Kool Shen et Joey Starr signaient au passage quelques uns de leurs meilleurs couplets. La qualité de l’écriture démentait les signes extérieurs superficiels, de la « vulgarité » du nom du groupe à l’orthographe martyrisée du titre de l’album. Critique de la cupidité (« L’argent pourrit les gens »), des médias (« Authentik », « De personne je ne serai la cible »), des gouvernants (« Le pouvoir »), de la domination et des injustices (« Le monde de demain »), du racisme et de l’américanisme (« Blanc et noir »), du militarisme (« Quelle gratitude ? ») : si certains textes ne font pas dans la dentelle (« C’est clair », que beaucoup ont dû écouter en cachette), le plus souvent ils sont en fait élaborés, sophistiqués, surécrits même par moments, avec des tournures alambiquées et un vocabulaire volontiers soutenu. Hardcore et politisé, le LP est néanmoins équilibré par des morceaux plus cool : « Danse » passe (très) moyennement bien le cap des années, mais « Soul Soul », funky à souhait, s’écoute avec un plaisir absolument intact.

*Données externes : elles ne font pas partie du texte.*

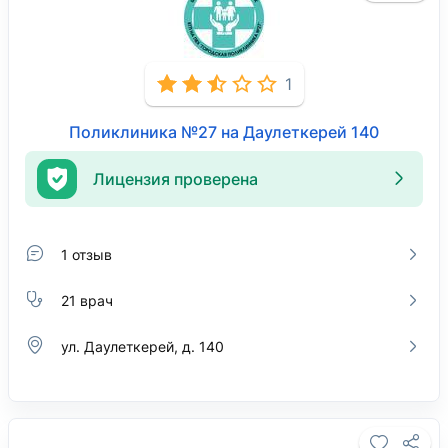
1
Поликлиника №27 на Даулеткерей 140
Лицензия проверена
1 отзыв
21 врач
ул. Даулеткерей, д. 140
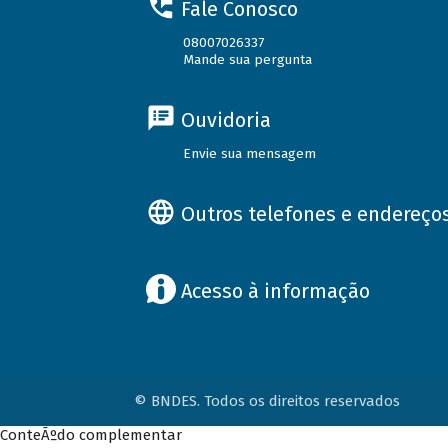
Fale Conosco
08007026337
Mande sua pergunta
Ouvidoria
Envie sua mensagem
Outros telefones e endereço
Acesso à informação
© BNDES. Todos os direitos reservados
ConteÃºdo complementar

Une partie des conditions assez rocambolesques d’élaboration et d’enregistrement de l’album a déjà été dévoilée, notamment l’intervention de Fred Versailles, mandaté par la maison de disques pour canaliser une construction sonore désordonnée (le mixage de Reptile a aussi sa part dans cette domestication). Il reste cependant quelques zones d’ombre. On se demande bien, par exemple, qui a bien pu avoir l’idée d’aller chercher l’extrait du discours de Malraux en hommage à Jean Moulin qui illustre « Le pouvoir », ou pourquoi les derniers couplets (l’un de Kool Shen, l’autre de Joey Starr) des versions de « Authentik » et du « Monde de demain » qui figuraient sur le maxi sorti précédemment ont ici été coupés. Peu importe. Une chose est sûre : le groupe met alors à peu près tout le monde d’accord, sur scène si ce n’est sur vinyle, comme en témoigne le concert grandiose du Zénith en 1992 : sur ce terrain au moins, personne n’a fait mieux.